§ **Activity**: Check each line of the listing below for the string "with", and copy the ones that have it.

§ **Material for this task**:
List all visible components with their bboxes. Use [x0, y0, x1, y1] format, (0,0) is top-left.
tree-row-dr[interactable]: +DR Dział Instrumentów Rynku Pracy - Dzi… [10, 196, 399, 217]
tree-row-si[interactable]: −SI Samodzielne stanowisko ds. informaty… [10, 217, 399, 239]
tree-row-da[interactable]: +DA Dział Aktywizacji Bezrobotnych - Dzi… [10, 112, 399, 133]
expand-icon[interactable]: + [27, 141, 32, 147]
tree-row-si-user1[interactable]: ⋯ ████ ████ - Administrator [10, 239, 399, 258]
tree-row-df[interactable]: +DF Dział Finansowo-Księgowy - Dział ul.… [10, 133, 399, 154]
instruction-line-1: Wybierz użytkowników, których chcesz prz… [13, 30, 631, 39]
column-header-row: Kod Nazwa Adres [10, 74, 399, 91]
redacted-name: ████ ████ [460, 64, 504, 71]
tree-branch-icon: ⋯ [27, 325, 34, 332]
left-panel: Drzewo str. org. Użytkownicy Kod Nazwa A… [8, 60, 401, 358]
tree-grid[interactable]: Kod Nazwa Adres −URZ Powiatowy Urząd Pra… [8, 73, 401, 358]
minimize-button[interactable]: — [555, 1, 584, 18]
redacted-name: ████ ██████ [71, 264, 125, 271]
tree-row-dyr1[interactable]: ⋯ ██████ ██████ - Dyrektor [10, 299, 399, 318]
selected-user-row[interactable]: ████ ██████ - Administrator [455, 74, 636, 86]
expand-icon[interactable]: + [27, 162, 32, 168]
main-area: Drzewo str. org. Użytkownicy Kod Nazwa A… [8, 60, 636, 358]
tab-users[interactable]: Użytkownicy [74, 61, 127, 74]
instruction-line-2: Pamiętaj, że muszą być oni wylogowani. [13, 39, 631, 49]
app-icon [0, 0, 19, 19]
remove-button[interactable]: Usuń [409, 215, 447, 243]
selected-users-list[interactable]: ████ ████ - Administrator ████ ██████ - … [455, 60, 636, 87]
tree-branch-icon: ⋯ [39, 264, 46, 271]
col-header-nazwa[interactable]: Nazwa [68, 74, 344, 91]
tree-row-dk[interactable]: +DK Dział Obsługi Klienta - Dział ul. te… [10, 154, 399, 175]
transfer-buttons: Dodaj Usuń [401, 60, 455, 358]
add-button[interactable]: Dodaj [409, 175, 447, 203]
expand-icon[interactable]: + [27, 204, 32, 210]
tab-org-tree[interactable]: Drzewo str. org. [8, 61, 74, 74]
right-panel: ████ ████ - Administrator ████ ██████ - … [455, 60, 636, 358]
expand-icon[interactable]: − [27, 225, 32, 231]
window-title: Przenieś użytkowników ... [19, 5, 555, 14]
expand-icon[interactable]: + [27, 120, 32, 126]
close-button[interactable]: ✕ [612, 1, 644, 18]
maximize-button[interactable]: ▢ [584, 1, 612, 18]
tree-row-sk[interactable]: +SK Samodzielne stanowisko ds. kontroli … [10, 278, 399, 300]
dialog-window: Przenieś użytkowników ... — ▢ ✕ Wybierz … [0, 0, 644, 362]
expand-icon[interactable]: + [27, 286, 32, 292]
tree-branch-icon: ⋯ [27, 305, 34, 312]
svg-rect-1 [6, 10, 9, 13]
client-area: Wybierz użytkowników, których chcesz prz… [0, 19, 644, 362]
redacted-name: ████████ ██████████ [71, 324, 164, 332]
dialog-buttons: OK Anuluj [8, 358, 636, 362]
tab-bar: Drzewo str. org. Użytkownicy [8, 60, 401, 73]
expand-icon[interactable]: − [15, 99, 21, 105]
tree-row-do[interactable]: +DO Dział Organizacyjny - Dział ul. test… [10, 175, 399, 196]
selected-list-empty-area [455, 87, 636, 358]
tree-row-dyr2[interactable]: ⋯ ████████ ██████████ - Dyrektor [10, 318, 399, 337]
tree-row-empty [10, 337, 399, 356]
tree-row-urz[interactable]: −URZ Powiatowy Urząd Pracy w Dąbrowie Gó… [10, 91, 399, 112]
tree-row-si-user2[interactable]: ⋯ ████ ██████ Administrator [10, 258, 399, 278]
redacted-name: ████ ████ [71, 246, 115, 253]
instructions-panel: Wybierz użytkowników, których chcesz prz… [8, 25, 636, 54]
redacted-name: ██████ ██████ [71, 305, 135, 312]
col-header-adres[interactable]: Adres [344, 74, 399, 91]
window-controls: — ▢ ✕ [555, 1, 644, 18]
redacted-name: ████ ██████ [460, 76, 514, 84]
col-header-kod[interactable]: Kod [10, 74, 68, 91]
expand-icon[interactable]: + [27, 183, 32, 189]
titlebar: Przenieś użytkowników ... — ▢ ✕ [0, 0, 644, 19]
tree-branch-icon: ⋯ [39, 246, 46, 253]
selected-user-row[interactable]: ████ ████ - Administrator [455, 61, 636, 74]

---

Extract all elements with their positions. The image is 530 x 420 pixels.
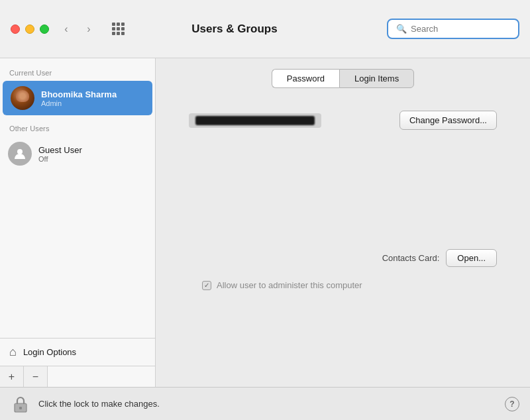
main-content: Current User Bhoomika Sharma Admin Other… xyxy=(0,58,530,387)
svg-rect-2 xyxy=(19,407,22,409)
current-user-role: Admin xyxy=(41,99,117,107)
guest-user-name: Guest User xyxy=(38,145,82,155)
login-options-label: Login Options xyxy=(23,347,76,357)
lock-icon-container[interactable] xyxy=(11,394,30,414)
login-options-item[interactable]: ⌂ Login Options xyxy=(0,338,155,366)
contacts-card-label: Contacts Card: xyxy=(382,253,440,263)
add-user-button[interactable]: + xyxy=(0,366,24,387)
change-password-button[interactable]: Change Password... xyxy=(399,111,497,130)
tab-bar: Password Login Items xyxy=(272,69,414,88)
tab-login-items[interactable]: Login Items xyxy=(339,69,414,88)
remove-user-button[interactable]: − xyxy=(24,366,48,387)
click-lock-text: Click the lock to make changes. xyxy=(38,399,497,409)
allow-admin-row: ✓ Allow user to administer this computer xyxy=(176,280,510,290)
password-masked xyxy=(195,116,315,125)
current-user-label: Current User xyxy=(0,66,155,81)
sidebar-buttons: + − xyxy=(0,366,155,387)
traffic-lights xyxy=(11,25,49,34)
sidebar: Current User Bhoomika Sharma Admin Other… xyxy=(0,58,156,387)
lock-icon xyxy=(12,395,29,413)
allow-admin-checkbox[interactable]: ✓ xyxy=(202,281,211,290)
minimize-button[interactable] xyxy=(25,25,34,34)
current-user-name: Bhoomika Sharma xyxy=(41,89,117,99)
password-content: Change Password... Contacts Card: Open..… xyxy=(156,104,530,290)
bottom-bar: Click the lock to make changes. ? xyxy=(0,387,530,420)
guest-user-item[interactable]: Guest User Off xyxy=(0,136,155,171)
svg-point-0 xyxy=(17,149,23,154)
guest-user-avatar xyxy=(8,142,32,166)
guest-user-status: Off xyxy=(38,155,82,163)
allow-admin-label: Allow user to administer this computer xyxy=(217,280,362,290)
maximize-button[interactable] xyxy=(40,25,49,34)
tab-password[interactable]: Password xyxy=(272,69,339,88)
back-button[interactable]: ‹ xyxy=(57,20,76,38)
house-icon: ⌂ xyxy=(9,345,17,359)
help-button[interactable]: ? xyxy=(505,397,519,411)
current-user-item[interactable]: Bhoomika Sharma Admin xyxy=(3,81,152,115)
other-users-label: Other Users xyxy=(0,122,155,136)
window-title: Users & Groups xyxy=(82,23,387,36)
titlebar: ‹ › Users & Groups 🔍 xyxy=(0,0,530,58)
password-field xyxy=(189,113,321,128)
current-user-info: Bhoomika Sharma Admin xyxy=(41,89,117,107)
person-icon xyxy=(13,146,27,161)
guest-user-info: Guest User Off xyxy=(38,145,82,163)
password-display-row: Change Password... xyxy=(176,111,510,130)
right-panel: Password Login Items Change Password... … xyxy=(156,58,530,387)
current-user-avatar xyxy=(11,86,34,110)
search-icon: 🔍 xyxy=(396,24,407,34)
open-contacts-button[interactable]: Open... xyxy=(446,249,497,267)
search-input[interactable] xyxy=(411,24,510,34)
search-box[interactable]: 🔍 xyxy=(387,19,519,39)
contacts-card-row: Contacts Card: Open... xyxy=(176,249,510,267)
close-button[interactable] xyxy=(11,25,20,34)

---

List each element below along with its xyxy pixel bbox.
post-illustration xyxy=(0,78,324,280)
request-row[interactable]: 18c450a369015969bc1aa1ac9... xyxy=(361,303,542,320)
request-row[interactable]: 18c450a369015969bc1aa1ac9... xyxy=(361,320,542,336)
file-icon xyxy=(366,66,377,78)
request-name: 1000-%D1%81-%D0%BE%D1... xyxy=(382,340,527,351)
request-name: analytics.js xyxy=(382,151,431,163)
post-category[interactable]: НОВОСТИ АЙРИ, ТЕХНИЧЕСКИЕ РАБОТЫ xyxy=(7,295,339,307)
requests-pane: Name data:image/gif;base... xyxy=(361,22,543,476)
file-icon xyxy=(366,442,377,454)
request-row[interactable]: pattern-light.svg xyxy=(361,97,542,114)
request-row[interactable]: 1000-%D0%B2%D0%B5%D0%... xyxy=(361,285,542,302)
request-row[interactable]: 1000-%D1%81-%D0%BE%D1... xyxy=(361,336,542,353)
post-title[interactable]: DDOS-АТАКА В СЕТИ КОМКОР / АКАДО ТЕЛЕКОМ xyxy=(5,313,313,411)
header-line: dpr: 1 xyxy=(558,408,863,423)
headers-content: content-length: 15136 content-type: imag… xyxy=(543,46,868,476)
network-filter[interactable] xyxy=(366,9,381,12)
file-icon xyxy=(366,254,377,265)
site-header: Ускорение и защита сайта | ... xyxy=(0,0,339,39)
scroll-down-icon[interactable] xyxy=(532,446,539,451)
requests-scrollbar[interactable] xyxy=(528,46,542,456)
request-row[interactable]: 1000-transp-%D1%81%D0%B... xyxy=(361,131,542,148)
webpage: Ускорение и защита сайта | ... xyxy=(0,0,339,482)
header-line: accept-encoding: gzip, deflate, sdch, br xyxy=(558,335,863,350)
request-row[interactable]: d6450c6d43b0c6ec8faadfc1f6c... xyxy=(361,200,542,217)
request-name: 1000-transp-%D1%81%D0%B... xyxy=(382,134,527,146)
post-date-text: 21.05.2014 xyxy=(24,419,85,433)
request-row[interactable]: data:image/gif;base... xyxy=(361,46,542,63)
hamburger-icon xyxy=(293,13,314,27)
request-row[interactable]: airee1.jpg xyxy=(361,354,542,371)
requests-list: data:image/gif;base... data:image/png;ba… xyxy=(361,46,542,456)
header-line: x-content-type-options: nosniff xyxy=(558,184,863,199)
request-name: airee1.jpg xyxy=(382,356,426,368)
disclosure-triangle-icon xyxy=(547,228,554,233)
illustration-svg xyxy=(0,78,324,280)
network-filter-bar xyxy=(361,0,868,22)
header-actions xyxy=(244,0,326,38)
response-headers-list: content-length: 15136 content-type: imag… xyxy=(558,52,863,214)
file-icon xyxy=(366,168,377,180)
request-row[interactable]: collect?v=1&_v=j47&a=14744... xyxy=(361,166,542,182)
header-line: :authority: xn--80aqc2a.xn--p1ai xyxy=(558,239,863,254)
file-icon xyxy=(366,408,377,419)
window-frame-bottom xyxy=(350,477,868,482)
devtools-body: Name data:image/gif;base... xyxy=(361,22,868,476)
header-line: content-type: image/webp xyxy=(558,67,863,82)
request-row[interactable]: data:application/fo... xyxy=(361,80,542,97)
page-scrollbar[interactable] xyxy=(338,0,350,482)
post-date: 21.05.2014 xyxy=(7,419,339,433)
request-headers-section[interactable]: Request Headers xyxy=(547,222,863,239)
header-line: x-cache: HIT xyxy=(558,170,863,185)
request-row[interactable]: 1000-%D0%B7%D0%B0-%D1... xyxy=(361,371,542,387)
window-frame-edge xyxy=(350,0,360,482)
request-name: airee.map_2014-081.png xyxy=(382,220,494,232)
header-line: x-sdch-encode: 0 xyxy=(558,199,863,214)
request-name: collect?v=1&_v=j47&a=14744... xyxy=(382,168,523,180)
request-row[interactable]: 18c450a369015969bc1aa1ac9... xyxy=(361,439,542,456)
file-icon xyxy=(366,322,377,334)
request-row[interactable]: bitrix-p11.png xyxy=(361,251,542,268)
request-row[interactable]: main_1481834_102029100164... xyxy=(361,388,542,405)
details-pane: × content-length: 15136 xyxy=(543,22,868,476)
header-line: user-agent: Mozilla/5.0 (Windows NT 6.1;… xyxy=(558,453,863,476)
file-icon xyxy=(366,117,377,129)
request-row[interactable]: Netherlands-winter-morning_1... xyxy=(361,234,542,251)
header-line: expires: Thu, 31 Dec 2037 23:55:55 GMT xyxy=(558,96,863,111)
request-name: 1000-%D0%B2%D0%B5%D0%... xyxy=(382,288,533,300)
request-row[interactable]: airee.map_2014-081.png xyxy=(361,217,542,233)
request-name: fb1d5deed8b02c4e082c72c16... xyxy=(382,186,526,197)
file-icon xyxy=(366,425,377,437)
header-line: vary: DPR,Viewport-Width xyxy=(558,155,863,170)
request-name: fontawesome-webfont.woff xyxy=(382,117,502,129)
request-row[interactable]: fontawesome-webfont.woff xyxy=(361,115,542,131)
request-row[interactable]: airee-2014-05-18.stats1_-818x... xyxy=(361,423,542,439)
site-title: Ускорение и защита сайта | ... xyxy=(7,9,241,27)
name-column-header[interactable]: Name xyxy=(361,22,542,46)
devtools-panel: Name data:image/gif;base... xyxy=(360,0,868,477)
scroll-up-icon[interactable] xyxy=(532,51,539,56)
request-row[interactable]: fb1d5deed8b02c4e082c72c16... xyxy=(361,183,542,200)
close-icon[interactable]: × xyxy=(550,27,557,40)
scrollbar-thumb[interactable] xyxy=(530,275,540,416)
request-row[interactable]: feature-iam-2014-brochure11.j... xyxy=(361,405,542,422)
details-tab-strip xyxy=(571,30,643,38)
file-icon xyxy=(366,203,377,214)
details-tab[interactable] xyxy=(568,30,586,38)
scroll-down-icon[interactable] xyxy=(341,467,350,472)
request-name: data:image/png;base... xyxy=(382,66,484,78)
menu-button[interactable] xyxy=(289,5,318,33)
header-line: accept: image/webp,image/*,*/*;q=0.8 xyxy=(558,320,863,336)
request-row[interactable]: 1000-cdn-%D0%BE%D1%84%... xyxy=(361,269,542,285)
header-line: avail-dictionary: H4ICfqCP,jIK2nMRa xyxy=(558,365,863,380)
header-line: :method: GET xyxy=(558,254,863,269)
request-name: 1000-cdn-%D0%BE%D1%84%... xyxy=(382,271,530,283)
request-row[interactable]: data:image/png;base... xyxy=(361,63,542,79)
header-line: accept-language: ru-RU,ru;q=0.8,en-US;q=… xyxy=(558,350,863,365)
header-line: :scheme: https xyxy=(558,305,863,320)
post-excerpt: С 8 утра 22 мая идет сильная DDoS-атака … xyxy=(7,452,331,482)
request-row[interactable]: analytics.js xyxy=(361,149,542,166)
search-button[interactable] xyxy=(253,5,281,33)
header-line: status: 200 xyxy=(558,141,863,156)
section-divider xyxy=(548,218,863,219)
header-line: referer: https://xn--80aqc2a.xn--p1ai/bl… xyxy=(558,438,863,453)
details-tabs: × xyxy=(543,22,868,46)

§ **Task result**:
List all visible components with their bboxes. Use [x0, y0, x1, y1] format, (0,0) is top-left.
Extract all elements with their positions. The image is 530 x 420 pixels.
List each element below along with its xyxy pixel bbox.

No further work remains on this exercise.